Grußwort der Landrätin zum Jahreswechsel 2025/2026
Liebe Ammerländerinnen und Ammerländer,
das Jahr 2025 liegt nun mit all seinem Licht und Schatten hinter uns. Es war – bei allen erreichten Erfolgen – ein anspruchsvoller Zeitabschnitt, der uns zugleich die Grenzen des Machbaren aufgezeigt hat.
Ein zentraler Meilenstein war der Spatenstich für das im Aufbau befindliche Gesundheitsquartier Ammerland, dessen Errichtung die medizinische Versorgung im Nordwesten nachhaltig stärken wird. Schon seit Juli steht das neue Parkhaus mit 332 Stellplätzen bereit, und die sanierte Lange Straße (K347) verbessert den Zugang zum Klinikzentrum. Auch weitere relevante Infrastrukturmaßnahmen sind abgeschlossen: Die Erneuerung der K139 Friedrichsfehn–Petersfehn, Lichtsignalanlagen in Borbeck und Gristede sowie Radwege an der K128 Bad Zwischenahn–Ohrwege und der K114 Ihausen–Hollriede sind Verbesserungen, die den Alltag komfortabler und klimafreundlicher machen.

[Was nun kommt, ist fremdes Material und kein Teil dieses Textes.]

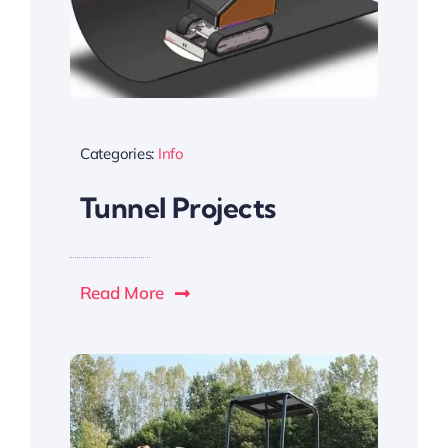
Categories:
Info
Tunnel Projects
Read More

Die Arbeitsmarktsituation im Ammerland bleibt ebenfalls komfortabel: Die Arbeitslosenquote bleibt mit 4,1 Prozent (Vorjahr 4,4 %) deutlich unter dem Landes- und Bundesdurchschnitt (6,1 und 6,3 %). Der Fachkräftebedarf ist hoch, und die Zahl der sozialversicherungspflichtigen Arbeitsverhältnisse bleibt auf Rekordniveau (48 599). Unsere Betriebe investieren, bilden aus und schaffen Arbeitsplätze – gestützt durch gezielte Förderprogramme. Das Ammerland beweist damit, dass es wirtschaftlich breit und robust aufgestellt ist.

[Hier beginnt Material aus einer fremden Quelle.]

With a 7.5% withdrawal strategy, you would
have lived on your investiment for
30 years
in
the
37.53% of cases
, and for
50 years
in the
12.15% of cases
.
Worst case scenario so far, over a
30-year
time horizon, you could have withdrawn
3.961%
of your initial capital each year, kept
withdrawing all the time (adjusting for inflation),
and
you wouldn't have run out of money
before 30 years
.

Trotz so positiver Entwicklungen in vielen Bereichen stoßen wir im Haushalt an die Grenzen des Machbaren: Steigende Kosten, wachsender Investitionsbedarf und die Vielzahl an Aufgaben setzen uns unter erheblichen Druck. Für 2026 erwarten wir ein strukturelles Defizit von rund 14,6 Millionen Euro, in den Jahren 2027 bis 2029 ist mit Finanzierungslücken in einer Größe von rund 18 bis 20 Millionen Euro zu rechnen. Diese Entwicklung zwingt uns, schwierige Entscheidungen zu treffen und klare Prioritäten zu setzen. Dennoch werden wir durch gezielte Investitionen – unter anderem in die Technische Zentrale, die BBS Ammerland und die Planung der neuen Förderschule – dafür sorgen, dass das Ammerland auch in Zukunft eine starke und vor allem lebenswerte Region bleibt.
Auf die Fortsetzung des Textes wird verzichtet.